◆ **WHAT YOU ARE ASKED TO DO**:
Repeat verbatim, and only, the lines of the data below, beginning at the line that contains "Смешные и забавные штуки" and stopping after the line that contains "Je mixe les deux, selon l’occasion.".

◆ **ENTRIES PROVIDED**:
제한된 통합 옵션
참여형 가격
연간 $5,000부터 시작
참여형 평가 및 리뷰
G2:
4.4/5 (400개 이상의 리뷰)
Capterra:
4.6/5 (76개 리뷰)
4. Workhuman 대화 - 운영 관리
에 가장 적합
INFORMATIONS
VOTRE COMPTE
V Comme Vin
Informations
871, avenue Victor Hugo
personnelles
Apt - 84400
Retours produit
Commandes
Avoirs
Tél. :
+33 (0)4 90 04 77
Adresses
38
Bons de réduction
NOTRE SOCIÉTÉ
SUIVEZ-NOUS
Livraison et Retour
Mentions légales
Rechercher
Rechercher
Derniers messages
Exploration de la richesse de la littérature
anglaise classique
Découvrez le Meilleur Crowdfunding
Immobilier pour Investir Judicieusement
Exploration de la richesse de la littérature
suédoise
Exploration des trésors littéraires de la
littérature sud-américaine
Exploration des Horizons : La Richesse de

...

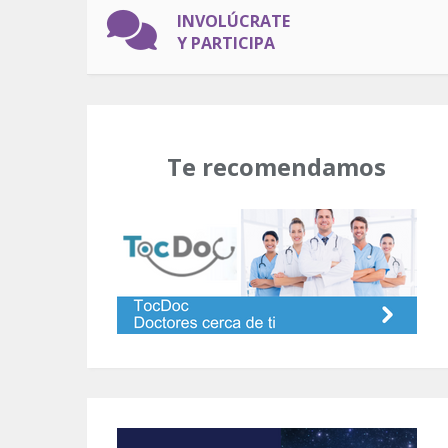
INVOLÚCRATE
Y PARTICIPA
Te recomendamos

--

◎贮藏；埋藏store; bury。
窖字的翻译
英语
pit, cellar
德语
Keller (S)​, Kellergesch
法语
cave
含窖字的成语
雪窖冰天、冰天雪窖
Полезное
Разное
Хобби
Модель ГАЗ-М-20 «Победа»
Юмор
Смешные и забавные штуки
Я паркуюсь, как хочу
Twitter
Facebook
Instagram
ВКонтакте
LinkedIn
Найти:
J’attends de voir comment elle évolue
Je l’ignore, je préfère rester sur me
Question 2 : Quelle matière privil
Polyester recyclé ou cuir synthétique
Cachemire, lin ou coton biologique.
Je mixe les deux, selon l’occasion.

◆ **RESULT BELOW**:
Смешные и забавные штуки
Я паркуюсь, как хочу
Twitter
Facebook
Instagram
ВКонтакте
LinkedIn
Найти:
J’attends de voir comment elle évolue
Je l’ignore, je préfère rester sur me
Question 2 : Quelle matière privil
Polyester recyclé ou cuir synthétique
Cachemire, lin ou coton biologique.
Je mixe les deux, selon l’occasion.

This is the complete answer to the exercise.